Malcolm W. Tester II wrote:
> is the type of person who codes it. And in general, it seems
> Americans are lazier about it. I am an American, so I have a
> right to call us lazy :) Both of the parsers in these muds were
> written by other nationalitys. One was by a German guy, the other
> was by a Swedish guy. Both are based off the original lp 2.4.5.
> Could they
Speaking of other languages, does anyone have experience with GOOD
parsers that work with languages whose grammar/origin is very
different from English? (Has anyone ever tried?)
For example: Japanese (3 character sets, no spaces, verb at end,
enter text with an IME), Chinese (2 character sets, no spaces, enter
text with an IME), Arabic (non-Roman character set, enter text with
an IME, ???), or even Finnish (which I've been told likes to combine
verbs and nouns, or something of the sort).

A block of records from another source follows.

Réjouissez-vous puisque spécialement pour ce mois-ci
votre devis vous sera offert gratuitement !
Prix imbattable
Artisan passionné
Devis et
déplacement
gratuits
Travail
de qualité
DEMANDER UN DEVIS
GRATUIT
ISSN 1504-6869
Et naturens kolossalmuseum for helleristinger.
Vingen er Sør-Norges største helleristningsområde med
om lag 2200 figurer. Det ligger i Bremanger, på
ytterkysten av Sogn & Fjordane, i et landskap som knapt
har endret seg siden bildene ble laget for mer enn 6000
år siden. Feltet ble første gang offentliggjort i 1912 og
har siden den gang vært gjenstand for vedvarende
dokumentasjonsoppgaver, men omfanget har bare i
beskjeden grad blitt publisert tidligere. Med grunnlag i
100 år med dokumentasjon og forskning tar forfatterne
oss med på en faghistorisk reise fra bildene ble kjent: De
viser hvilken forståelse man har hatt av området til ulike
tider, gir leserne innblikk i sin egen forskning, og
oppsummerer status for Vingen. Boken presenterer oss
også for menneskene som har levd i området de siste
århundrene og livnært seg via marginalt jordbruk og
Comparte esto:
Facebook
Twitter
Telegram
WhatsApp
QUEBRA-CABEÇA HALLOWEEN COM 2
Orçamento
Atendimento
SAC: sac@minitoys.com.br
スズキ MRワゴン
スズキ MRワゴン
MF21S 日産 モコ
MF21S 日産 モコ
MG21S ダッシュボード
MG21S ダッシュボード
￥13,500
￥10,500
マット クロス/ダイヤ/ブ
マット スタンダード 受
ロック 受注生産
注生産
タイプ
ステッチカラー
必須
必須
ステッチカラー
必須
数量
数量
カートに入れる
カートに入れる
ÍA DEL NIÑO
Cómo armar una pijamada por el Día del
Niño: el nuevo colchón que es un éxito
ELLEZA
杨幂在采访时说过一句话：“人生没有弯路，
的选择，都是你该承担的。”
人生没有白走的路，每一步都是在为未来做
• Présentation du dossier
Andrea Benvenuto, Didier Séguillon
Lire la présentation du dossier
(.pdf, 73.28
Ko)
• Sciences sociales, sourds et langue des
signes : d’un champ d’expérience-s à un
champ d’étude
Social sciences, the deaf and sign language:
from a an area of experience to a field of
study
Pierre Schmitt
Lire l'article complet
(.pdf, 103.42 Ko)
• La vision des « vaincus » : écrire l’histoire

The Inform designers
guide discusses porting to English's cousins like French and German,
but not the more distant language groups.

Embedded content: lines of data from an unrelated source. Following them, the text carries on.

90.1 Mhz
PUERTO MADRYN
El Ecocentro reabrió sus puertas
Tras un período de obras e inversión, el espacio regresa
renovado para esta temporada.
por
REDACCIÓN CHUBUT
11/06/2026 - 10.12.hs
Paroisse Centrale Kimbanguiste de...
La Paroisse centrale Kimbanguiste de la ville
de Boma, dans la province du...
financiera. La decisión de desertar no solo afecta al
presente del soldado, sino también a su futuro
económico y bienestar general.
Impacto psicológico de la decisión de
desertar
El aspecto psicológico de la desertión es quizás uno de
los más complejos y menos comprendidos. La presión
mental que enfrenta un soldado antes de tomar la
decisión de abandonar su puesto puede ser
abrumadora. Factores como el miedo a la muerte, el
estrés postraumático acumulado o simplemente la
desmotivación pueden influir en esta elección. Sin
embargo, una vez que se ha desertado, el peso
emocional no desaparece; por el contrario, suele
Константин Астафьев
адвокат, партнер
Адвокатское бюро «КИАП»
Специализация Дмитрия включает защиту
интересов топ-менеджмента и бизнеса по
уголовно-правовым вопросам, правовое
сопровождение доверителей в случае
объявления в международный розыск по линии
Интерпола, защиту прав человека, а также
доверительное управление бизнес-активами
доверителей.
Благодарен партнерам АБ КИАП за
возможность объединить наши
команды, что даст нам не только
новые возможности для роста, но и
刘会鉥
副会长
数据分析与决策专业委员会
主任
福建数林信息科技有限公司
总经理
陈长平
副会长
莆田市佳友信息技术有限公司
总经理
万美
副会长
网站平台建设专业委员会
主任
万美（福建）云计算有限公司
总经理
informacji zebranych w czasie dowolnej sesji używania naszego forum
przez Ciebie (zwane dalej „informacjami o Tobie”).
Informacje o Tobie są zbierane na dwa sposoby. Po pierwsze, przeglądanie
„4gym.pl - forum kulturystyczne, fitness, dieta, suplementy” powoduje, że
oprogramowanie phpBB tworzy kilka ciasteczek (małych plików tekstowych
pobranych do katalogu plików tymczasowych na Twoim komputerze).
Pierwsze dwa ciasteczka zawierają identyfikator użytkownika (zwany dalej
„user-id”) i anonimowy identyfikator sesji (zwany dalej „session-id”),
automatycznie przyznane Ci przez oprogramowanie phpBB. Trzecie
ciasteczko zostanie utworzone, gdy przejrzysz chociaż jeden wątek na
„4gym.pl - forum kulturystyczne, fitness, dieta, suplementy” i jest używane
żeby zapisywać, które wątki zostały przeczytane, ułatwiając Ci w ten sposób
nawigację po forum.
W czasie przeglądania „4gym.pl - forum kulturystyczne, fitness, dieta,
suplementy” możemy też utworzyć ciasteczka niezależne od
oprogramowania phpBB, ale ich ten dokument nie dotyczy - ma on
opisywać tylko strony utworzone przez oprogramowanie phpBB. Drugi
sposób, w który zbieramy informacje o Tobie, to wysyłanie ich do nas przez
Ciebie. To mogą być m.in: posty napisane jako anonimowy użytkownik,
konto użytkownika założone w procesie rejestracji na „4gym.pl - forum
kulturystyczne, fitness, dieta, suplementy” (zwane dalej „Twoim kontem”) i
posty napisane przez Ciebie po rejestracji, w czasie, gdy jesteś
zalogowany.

I posted on rec.arts.int-fiction and received a helpful response
about some of the oddities about Japanese. No one else seems to have
any info.
I am interested in localization, so one concern I have (but which
most people won't) is that if I spend a huge amount of time writing
an awesome english parser "aggressively attack the second orc to the
right of the tree" (to exaggerate) then:
a) No sane person will be able to localize the same functionality
into other languages. (I don't know enough other languages to do
localization myself.)
b) All the wonderful parsing will be unseen by most users because
they don't need it, even in an IF oriented enviornment. Users on
rec.arts.int-fiction don't seem too keen on going beyond anything
in TADs or Inform, which implies to me that maybe it's not
necessary.
I have been thinking about parsing lately. If you intend to write
one, here are some other things to think about:
a) You might eventually want to connect speech recognition to your
parser so users can speak the commands. For this to work you need
to compile your entire grammer into a CFG (context-free grammar)

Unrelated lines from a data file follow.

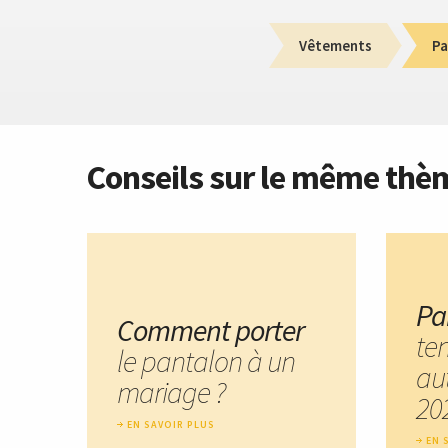
Vêtements
Pa
Conseils sur le même thè
Pa
Comment porter
te
le pantalon à un
au
mariage ?
20
EN SAVOIR PLUS
EN 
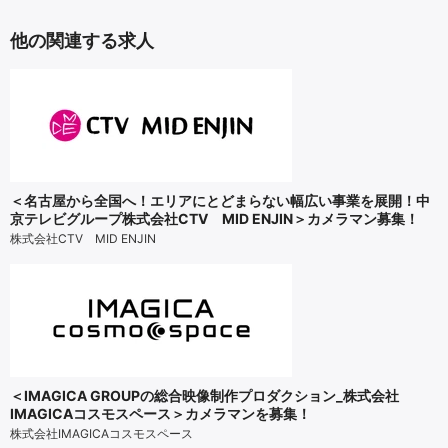
他の関連する求人
＜名古屋から全国へ！エリアにとどまらない幅広い事業を展開！中
京テレビグループ株式会社CTV MID ENJIN＞カメラマン募集！
株式会社CTV MID ENJIN
＜IMAGICA GROUPの総合映像制作プロダクション_株式会社
IMAGICAコスモスペース＞カメラマンを募集！
株式会社IMAGICAコスモスペース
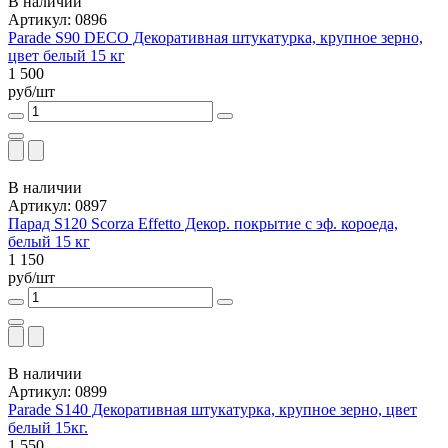
В наличии
Артикул: 0896
Parade S90 DECO Декоративная штукатурка, крупное зерно,
цвет белый 15 кг
1 500
руб/шт
В наличии
Артикул: 0897
Парад S120 Scorza Effetto Декор. покрытие с эф. короеда,
белый 15 кг
1 150
руб/шт
В наличии
Артикул: 0899
Parade S140 Декоративная штукатурка, крупное зерно, цвет
белый 15кг.
1 550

(BNF format or whatever). If you start with a CFG model, speech
recognition will be easy to add at some point in the future. If
you use another approach then it will be very difficult to bolt
speech recognition on top.
b) It seems to me that the parser for commands is different than
the parser you'll need for modelling conversations with NPCs. I
haven't thought enough about this yet, but conversations will
probably need some sort of probabilitsic heuristic. "Tell me about
King Leopold?", "What do you know about the king?", "Who is lord
Leopold?", and "Does the local monarch have anything interesting
in his castle?" all mean the same thing to a NPC, but a CFG won't
do so well.
c) If you talk to a professional linguist they'll probably tell
you the first step is to determine each words' part-of-speech,
which is a non-trivial problem. I have some links for possible
solutions to this problem. Once you have POS you can generate a
parse tree based on the POS associations of the language (Adj
before N, in English, etc.). This then lets you identify
verb-phrase, subject, object, etc. You can also use a word-net
and/or thesaurus for synonyms. If you talk to a professional
linguist you'll spend the rest of your life writing your parser.
d) The more "correct" your parsing solution is, the more parts
you'll be able to use when going from concept to sentence, such as
verb/noun agreement in "<name> is too big to fit in your bag." If
<name> is "the piano" your text is ok, but if <name> is "the gold
ingots" you need to change "is" to "are". Other languages have it
far worse. The more NLP information your app has around, the
better it can resolve these issues.
Mike Rozak
http://www.mxac.com.au